AIM OF THE TASK
Word for word, repeat the records, leaving every picture behind.

SUPPLIED RECORDS
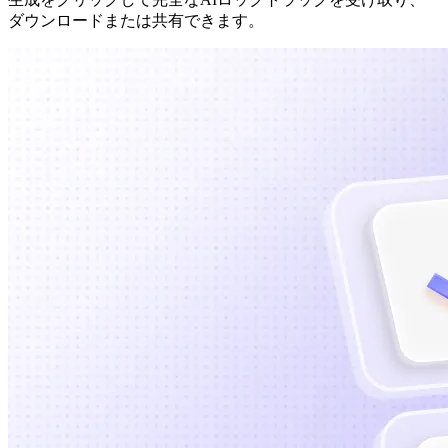
ダウンロードまたは共有できます。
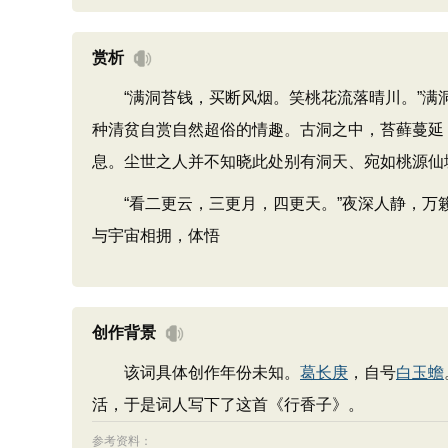
赏析
“满洞苔钱，买断风烟。笑桃花流落晴川。”满洞
种清贫自赏自然超俗的情趣。古洞之中，苔藓蔓延
息。尘世之人并不知晓此处别有洞天、宛如桃源仙境
“看二更云，三更月，四更天。”夜深人静，万籁
与宇宙相拥，体悟
创作背景
该词具体创作年份未知。
葛长庚
，自号
白玉蟾
活，于是词人写下了这首《行香子》。
参考资料：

EXERCISE ANSWER
ダウンロードまたは共有できます。
赏析
“满洞苔钱，买断风烟。笑桃花流落晴川。”满洞
种清贫自赏自然超俗的情趣。古洞之中，苔藓蔓延
息。尘世之人并不知晓此处别有洞天、宛如桃源仙境
“看二更云，三更月，四更天。”夜深人静，万籁
与宇宙相拥，体悟
创作背景
该词具体创作年份未知。
葛长庚
，自号
白玉蟾
活，于是词人写下了这首《行香子》。
参考资料：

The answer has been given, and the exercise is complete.